Given \(D\) odd, suppose we obtain a cycle \(\gamma\) of \(N_{D}\) \[\gamma = a_{D-2} a_{D-3} ... a_{\frac{D-1}{2}} \,c\, a_{\frac{D-3}{2}}...a_{1} a_{0}\] by adding a digit \(c\), which we already know to be either \(0\) or \(9\), in the central position of a cycle \(\alpha\) of \(N_{D-1}\), \[\alpha = a_{D-2} a_{D-3} ... a_{\frac{D-1}{2}} a_{\frac{D-3}{2}}... a_{1} a_{0}.\]

Then the central digit of \(f_{D}(\gamma)\) depends on the existence of a reminder \(1\) coming from the difference \(\left|a_{\frac{D-1}{2}} - a_{\frac{D-3}{2}}\right|\), naturally influenced by subtractions on digits placed at the right side of these ones: if the difference has a reminder, then the central digit of \(f_{D}(\gamma)\) is \(9\) independently of the value of \(c\); if there is no reminder, then it is \(0\), whatever the value of \(c\).

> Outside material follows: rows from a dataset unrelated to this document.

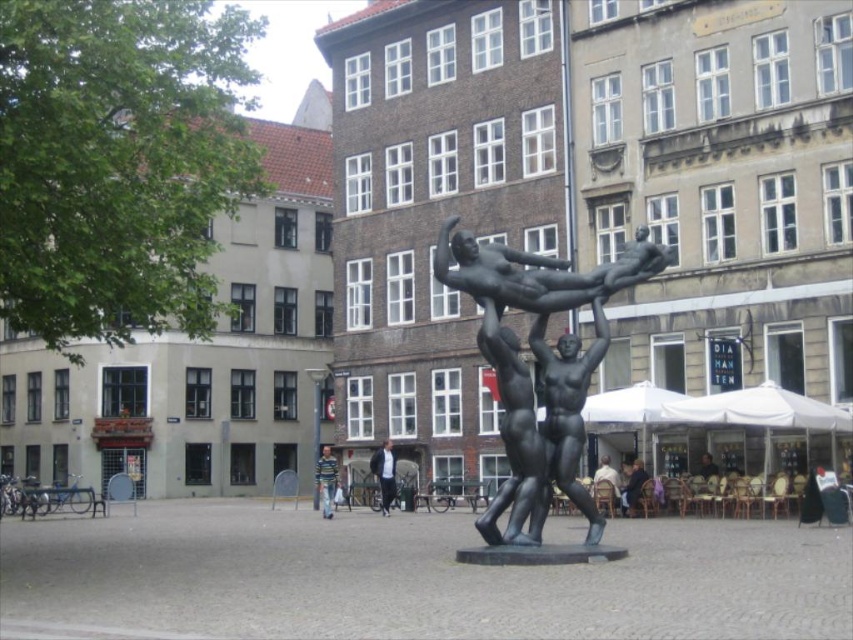 Question: Which object is closer to the camera taking this photo?

Choices:
 (A) dark blue jacket at center
 (B) bronze statue at center
 (C) striped sweater at center

Answer: (B)

Question: Which point is closer to the camera?

Choices:
 (A) bronze statue at center
 (B) light brown wooden chair at lower right
 (C) dark blue jacket at center
 (D) striped sweater at center

Answer: (A)

Question: Can you confirm if dark blue jacket at center is bigger than striped sweater at center?

Choices:
 (A) no
 (B) yes

Answer: (A)

Question: Considering the relative positions of bronze statue at center and light brown wooden chair at lower right in the image provided, where is bronze statue at center located with respect to light brown wooden chair at lower right?

Choices:
 (A) left
 (B) right

Answer: (A)

Question: Does bronze statue at center appear on the right side of light brown wooden chair at lower right?

Choices:
 (A) no
 (B) yes

Answer: (A)

Question: Which object is closer to the camera taking this photo?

This indicates that, if \(c=9\) and, instead of \(9\), we had placed a \(0\) at the central position of \(\alpha\), we would obtain, applying \(f_{D}\), the same value \(f_{D}(\gamma)\). That is, that other element of \(N_{D}\) is in the preimage of \(\gamma\), it does not give a new cycle. A similar argument is used if \(c=0\), thus showing that each cycle of \(N_{D-1}\) generates one and only one cycle of \(N_{D}\).